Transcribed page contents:
=== Begin Enclosure ===

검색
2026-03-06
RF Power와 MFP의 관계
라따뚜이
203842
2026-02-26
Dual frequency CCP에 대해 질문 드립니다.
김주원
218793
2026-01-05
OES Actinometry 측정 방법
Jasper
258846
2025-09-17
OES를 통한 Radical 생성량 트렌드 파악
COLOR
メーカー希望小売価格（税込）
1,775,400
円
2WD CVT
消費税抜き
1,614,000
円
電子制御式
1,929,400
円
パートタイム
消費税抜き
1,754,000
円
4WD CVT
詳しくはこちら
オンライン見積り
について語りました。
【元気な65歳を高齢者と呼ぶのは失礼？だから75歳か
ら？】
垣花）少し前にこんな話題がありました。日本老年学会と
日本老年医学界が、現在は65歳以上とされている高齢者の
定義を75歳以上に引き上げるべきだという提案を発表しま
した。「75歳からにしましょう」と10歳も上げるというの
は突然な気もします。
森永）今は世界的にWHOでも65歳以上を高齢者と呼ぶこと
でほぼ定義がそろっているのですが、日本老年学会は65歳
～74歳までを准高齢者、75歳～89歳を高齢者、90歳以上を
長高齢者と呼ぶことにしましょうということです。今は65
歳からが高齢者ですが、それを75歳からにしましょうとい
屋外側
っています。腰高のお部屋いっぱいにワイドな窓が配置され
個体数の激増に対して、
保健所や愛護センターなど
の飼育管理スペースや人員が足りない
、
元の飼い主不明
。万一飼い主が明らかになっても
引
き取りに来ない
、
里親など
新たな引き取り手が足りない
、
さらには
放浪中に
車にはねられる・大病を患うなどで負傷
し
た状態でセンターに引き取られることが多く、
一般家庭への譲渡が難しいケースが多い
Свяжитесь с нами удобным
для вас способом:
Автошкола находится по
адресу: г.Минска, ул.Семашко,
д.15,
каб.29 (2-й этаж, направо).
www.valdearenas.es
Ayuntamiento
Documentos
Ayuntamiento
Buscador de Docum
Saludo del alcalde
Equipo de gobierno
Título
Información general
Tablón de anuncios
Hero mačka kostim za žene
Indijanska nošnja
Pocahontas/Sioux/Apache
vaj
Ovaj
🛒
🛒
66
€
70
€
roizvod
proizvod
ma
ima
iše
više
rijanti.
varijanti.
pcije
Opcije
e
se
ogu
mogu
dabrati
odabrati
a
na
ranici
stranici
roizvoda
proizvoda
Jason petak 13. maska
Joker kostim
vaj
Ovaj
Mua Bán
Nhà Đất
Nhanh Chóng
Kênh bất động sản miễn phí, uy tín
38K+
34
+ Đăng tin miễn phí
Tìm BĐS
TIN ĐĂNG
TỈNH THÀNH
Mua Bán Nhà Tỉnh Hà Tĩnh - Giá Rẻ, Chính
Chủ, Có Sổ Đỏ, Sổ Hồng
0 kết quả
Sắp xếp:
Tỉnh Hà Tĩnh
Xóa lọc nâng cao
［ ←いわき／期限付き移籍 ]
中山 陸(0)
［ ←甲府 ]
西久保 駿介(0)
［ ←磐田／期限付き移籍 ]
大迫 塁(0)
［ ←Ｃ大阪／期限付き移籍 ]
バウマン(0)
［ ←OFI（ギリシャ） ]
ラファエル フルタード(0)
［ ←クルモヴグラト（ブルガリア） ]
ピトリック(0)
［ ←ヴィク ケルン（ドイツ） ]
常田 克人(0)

=== End Enclosure ===

Directions:
The reply should consist of one number, the count of lines above with the string "miễn" in them.

Exercise response:
2